Marjorie Maddox Hafer
(pen name: Marjorie Maddox)

Biography


Director of Creative Writing and Professor of English at Lock Haven University, Marjorie Maddox has published
Weeknights At The Cathedral  (an Editions Selection, WordTech, 2006), Transplant, Transport, Transubstantiation (2004 Yellowglen Prize, WordTech Editions), Perpendicular As I (1994 Sandstone Book Award), When The Wood Clacks Out Your Name: Baseball Poems (2001 Redgreene Press Chapbook Winner), Body Parts  (Anamnesis Press, 1999), Ecclesia (Franciscan University Press, 1997), How to Fit God into a Poem (1993 Painted Bride Chapbook Winner), and Nightrider to Edinburgh (1986 Amelia Chapbook Winner), as well as over 350 poems, stories, and essays in such journals and anthologies as Poetry, Prairie Schooner, Crab Orchard Review, and Image: A Journal of the Arts and Religion.
   
Her fiction has appeared in many journals, newspapers, and magazines, including The Sonora Review, The Great Stream Review, Cream City Review, Art Times, US Catholic, Midway Journal, and the anthology Dirt, published by The New Yinzer in Pittsburgh.
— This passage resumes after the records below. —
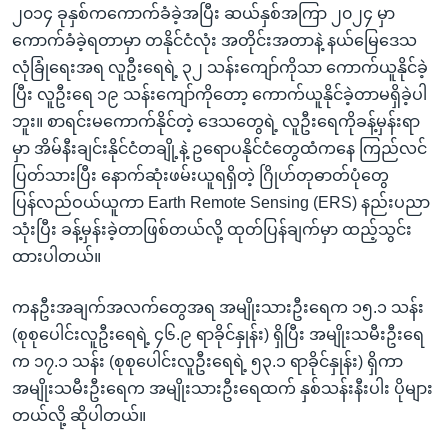
၂၀၁၄ ခုနှစ်ကကောက်ခံခဲ့အပြီး ဆယ်နှစ်အကြာ ၂၀၂၄ မှာ
ကောက်ခံခဲ့ရတာမှာ တနိုင်ငံလုံး အတိုင်းအတာနဲ့ နယ်မြေဒေသ
လုံခြုံရေးအရ လူဦးရေရဲ့ ၃၂ သန်း‌ကျော်ကိုသာ ကောက်ယူနိုင်ခဲ့
ပြီး လူဦးရေ ၁၉ သန်းကျော်ကိုတော့ ကောက်ယူနိုင်ခဲ့တာမရှိခဲ့ပါ
ဘူး။ စာရင်းမကောက်နိုင်တဲ့ ဒေသတွေရဲ့ လူဦးရေကိုခန့်မှန်းရာ
မှာ အိမ်နီးချင်းနိုင်ငံတချို့နဲ့ ဥရောပနိုင်ငံတွေထံကနေ ကြည်လင်
ပြတ်သားပြီး နောက်ဆုံးဖမ်းယူရရှိတဲ့ ဂြိုဟ်တုဓာတ်ပုံတွေ
ပြန်လည်ဝယ်ယူကာ Earth Remote Sensing (ERS) နည်းပညာ
သုံးပြီး ခန့်မှန်းခဲ့တာဖြစ်တယ်လို့ ထုတ်ပြန်ချက်မှာ ထည့်သွင်း
ထားပါတယ်။
ကနဦးအချက်အလက်တွေအရ အမျိုးသားဦးရေက ၁၅.၁ သန်း
(စုစုပေါင်းလူဦးရေရဲ့ ၄၆.၉ ရာခိုင်နှုန်း) ရှိပြီး အမျိုးသမီးဦးရေ
က ၁၇.၁ သန်း (စုစုပေါင်းလူဦးရေရဲ့ ၅၃.၁ ရာခိုင်နှုန်း) ရှိကာ
အမျိုးသမီးဦးရေက အမျိုးသားဦးရေထက် နှစ်သန်းနီးပါး ပိုများ
တယ်လို့ ဆိုပါတယ်။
Her short story collection, What She Was Saying, was one of three finalists for the 2005 Katherine Anne Porter Book Award and a semifinalist for Eastern Washington University’s Spokane Fiction Book
Award, Louisiana University Press’ Yellow Shoe Book Award, and Leapfrog Press' Book Award.
   
In addition, she is the co-editor, with Jerry Wemple, of
Common Wealth: Contemporary Poets on Pennsylvania (Penn State Press, 2005) and has two children’s books, A Crossing of Zebras: Animal Packs in Poetry (Boyds Mills Press/WordSong, 2008) and Rules of the Game: Baseball Poems (Boyds Mills Press/WordSong, 2009).
   
Transplant, Transport, Transubstantiation
was a runner-up (Brittingham), finalist, or semifinalist at 20 national competitions, including the Nicholas Roerich Poetry Prize, OSU The Journal Award, the Vassar Miller Prize, New Issues Press, the Coffee House Press Poetry Prize, and the Winthrop Poetry Series Prize from Pleiades Press. Local News From Someplace Else has been a finalist for the Samuel French Morse Poetry Award, sponsored by Northeastern University; for the Kentucky Women’s Prize, sponsored by Sarabande; for the Magellan Prize, sponsored by Button Wood Press; for the Mammoth Books Poetry Award; the Ashland Poetry Press Prize; and a semifinalist for the Crab Orchard Poetry Award, and elsewhere.
   
Marjorie studied with A. R. Ammons, Robert Morgan, Phyllis Janowitz, and Ken McClane at Cornell, where she received the Sage Graduate Fellowship for her M.F.A. in poetry in 1989, and at the University of Louisville with Sena Jeter Naslund, where she received an M.A. in English.
   
Her numerous honors include Cornell University’s Chasen Award, the 2000 Paumanok Poetry Award, an Academy of American Poets Prize, the Seattle Review’s Bentley Prize for Poetry, a Breadloaf Scholarship, and four Pushcart Prize nominations. She lives with her husband and two children in Williamsport, Pa., birthplace of Little League and home of the Little League World Series. She is the great-niece of baseball legend Branch Rickey, the Brooklyn Dodgers manager who helped break the color barrier by signing Jackie Robinson.